コンヤはアナトリアの中心都市のひとつであり、旋舞で知られるメヴレヴィー教団発祥の地でもある。メヴラーナ・ジェラレディン・ルーミー(1207〜1273)を祖とするこの教団は20世紀の初めに解散しているが今なお人気が高いようで、市内のメヴラーナ博物館は参拝の人々で混雑していた。ここは霊廟でもあり、中にはルーミーの棺もある。
コンヤではセマーと呼ばれる旋舞を是非見たいと思っていたのだが、残念ながらこの儀式は12月のメヴラーナ週間以外は行われないとのことでDVDだけ買ってきた。(しかし10日ほど後にイスタンブールで目撃することができた。後述します。)

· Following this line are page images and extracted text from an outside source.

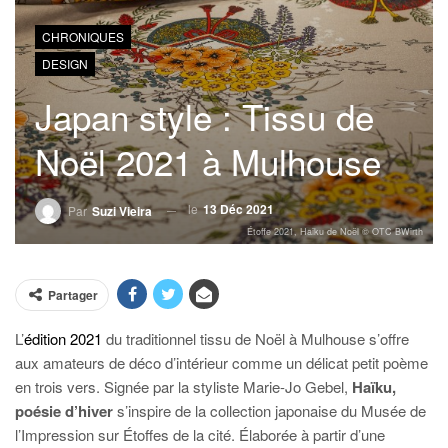
CHRONIQUES
DESIGN
Japan style : Tissu de
Noël 2021 à Mulhouse
le
13 Déc 2021
Par
Suzi Vieira
Étoffe 2021, Haiku de Noël © OTC BWirth
Partager
L’
édition 2021
du traditionnel tissu de Noël à Mulhouse s’offre
aux amateurs de déco d’intérieur comme un délicat petit poème
en trois vers. Signée par la styliste Marie-Jo Gebel,
Haïku,
poésie d’hiver
s’inspire de la collection japonaise du Musée de
l’Impression sur Étoffes de la cité. Élaborée à partir d’une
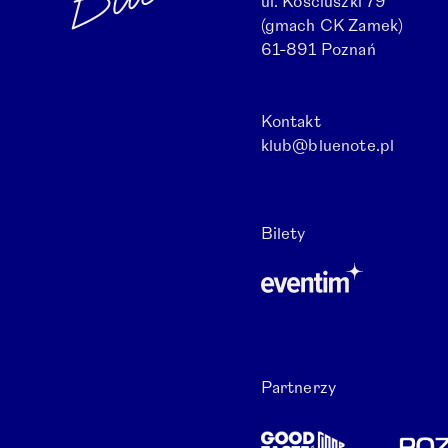
ul. Kościuszki 79
(gmach CK Zamek)
61-891 Poznań
Kontakt
klub@bluenote.pl
Otwórz link w nowe
Bilety
Otwórz link w nowej karc
Partnerzy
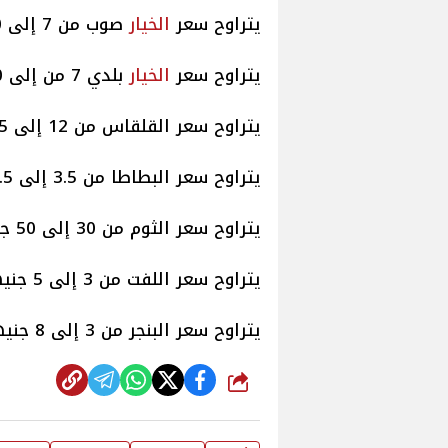
يتراوح سعر
الخيار
صوب من 7 إلى 10 جنيهات.
يتراوح سعر
الخيار
بلدي 7 من إلى 10 جنيهات.
يتراوح سعر القلقاس من 12 إلى 15 جنيها.
يتراوح سعر البطاطا من 3.5 إلى 9.5
يتراوح سعر الثوم من 30 إلى 50 جنيهًا.
يتراوح سعر اللفت من 3 إلى 5 جنيهات.
يتراوح سعر البنجر من 3 إلى 8 جنيهات.
شارك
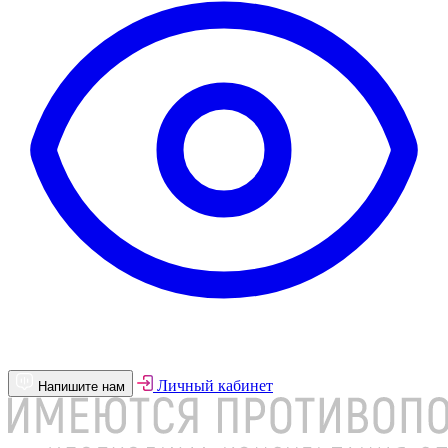
Личный кабинет
Напишите нам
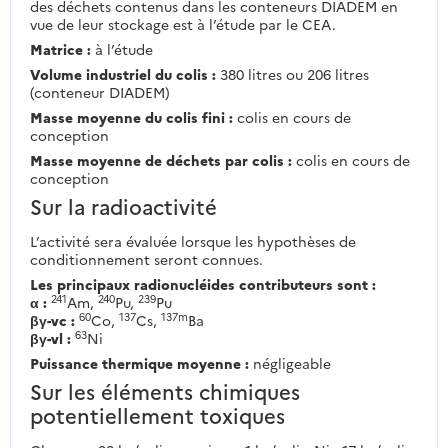
des déchets contenus dans les conteneurs DIADEM en
vue de leur stockage est à l’étude par le CEA.
Matrice :
à l’étude
Volume industriel du colis :
380 litres ou 206 litres
(conteneur DIADEM)
Masse moyenne du colis fini :
colis en cours de
conception
Masse moyenne de déchets par colis :
colis en cours de
conception
Sur la radioactivité
L’activité sera évaluée lorsque les hypothèses de
conditionnement seront connues.
Les principaux radionucléides contributeurs sont :
241
240
239
α :
Am,
Pu,
Pu
60
137
137m
βγ-vc :
Co,
Cs,
Ba
63
βγ-vl :
Ni
Puissance thermique moyenne :
négligeable
Sur les éléments chimiques
potentiellement toxiques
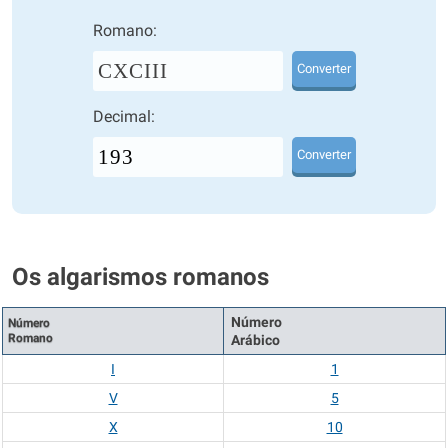
Romano:
CXCIII
Converter
Decimal:
Converter
Os algarismos romanos
Número
Número
Romano
Arábico
I
1
V
5
X
10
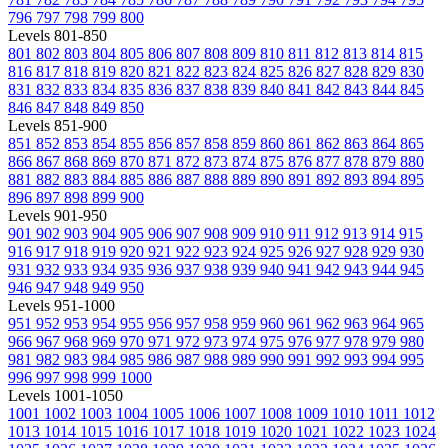
796
797
798
799
800
Levels 801-850
801
802
803
804
805
806
807
808
809
810
811
812
813
814
815
816
817
818
819
820
821
822
823
824
825
826
827
828
829
830
831
832
833
834
835
836
837
838
839
840
841
842
843
844
845
846
847
848
849
850
Levels 851-900
851
852
853
854
855
856
857
858
859
860
861
862
863
864
865
866
867
868
869
870
871
872
873
874
875
876
877
878
879
880
881
882
883
884
885
886
887
888
889
890
891
892
893
894
895
896
897
898
899
900
Levels 901-950
901
902
903
904
905
906
907
908
909
910
911
912
913
914
915
916
917
918
919
920
921
922
923
924
925
926
927
928
929
930
931
932
933
934
935
936
937
938
939
940
941
942
943
944
945
946
947
948
949
950
Levels 951-1000
951
952
953
954
955
956
957
958
959
960
961
962
963
964
965
966
967
968
969
970
971
972
973
974
975
976
977
978
979
980
981
982
983
984
985
986
987
988
989
990
991
992
993
994
995
996
997
998
999
1000
Levels 1001-1050
1001
1002
1003
1004
1005
1006
1007
1008
1009
1010
1011
1012
1013
1014
1015
1016
1017
1018
1019
1020
1021
1022
1023
1024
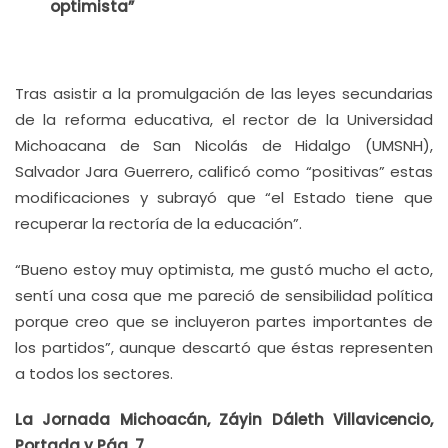
optimista”
Tras asistir a la promulgación de las leyes secundarias
de la reforma educativa, el rector de la Universidad
Michoacana de San Nicolás de Hidalgo (UMSNH),
Salvador Jara Guerrero, calificó como “positivas” estas
modificaciones y subrayó que “el Estado tiene que
recuperar la rectoría de la educación”.
“Bueno estoy muy optimista, me gustó mucho el acto,
sentí una cosa que me pareció de sensibilidad política
porque creo que se incluyeron partes importantes de
los partidos”, aunque descartó que éstas representen
a todos los sectores.
La Jornada Michoacán, Záyin Dáleth Villavicencio,
Portada y Pág. 7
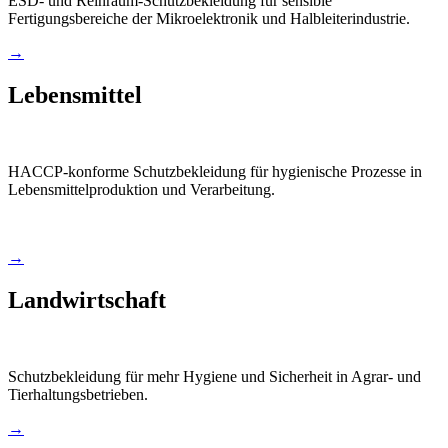
ESD- und Reinraum-Schutzbekleidung für sensible
Fertigungsbereiche der Mikroelektronik und Halbleiterindustrie.
→
Lebensmittel
HACCP-konforme Schutzbekleidung für hygienische Prozesse in
Lebensmittelproduktion und Verarbeitung.
→
Landwirtschaft
Schutzbekleidung für mehr Hygiene und Sicherheit in Agrar- und
Tierhaltungsbetrieben.
→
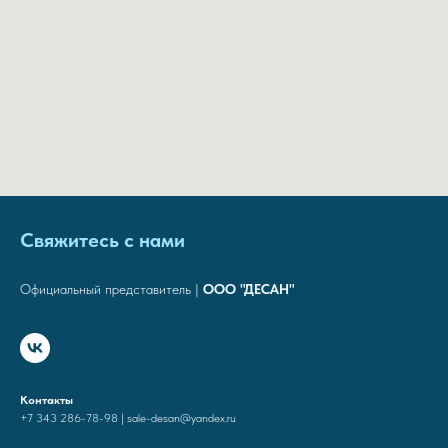
Свяжитесь с нами
Официальный представитель |
ООО "ДЕСАН"
Контакты
+7 343 286-78-98 | sale-desan@yandex.ru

写真は博物館内の天井アーチ。複雑、精緻な装飾が見事。
教会でも礼拝堂以外は何の装飾もなく削りあとがそのままになっている。これは長さ10メートルくらいありそうな食卓テーブル。使い込まれた石がテカリをおびている。
キリスト教会内部には専門の絵師によるフレスコ画などもあるが保存状態は良くない。それよりひと目で素人の筆とわかるプリミティブな線描が面白い。この赤の顔料は弁柄なのか朱なのか分からないが、鮮やかに残っている。
洞くつめぐりの合間に足元を見ればこんな花も咲いていた。カラカラに乾いた土の上で小ぶりな花をいくつも咲かせている。おそらく夜の間に夜露、朝露をたくみに取り入れているのだろう。茎も葉も細く、花がなければ枯草と間違えてしまうかもしれない。
乾燥した内陸性気候で日差しが強く、日中は強烈に暑い。この暑さを体験してみれば岩山に掘られた穴の意味が良く分かる。荒涼とした大地に大きな木はなく、石を切り出したりレンガを積み上げて家を作るより岩を掘ったほうがはるかに手っ取り早かったのだろう。もちろん敵に備えるとか、あるいは貧しさということもあったと思うが。
都合のいいことにこの辺の岩は火山灰が固まったような比較的やわらかいものが多い。これなら素人でも掘れそうだ。かくして住まい、倉庫、家畜小屋、あるいは集会所、教会として無数の岩穴が掘られ、岩山の風化とともにそれらが剥き出しになって現在の景観を作っている。
この山は集落というより要塞のように見えた。悲しいことに数年前、この岩山をロッククライミングで登ろうとした若者が滑落死したとのこと。日本人だったらしい。
サフランボルからアンカラを経由して8時間。中部アナトリア、カッパドキア地方のギヨレメ村。これまで写真や映像でしか見たことがなかったが、実際に来てみるとやっぱり異様。町並みの中にこんな岩がニョキニョキと突き出ている。子供のころの砂遊びの光景がその何百倍ものスケールで目の前に現れたようで、唖然とするばかり。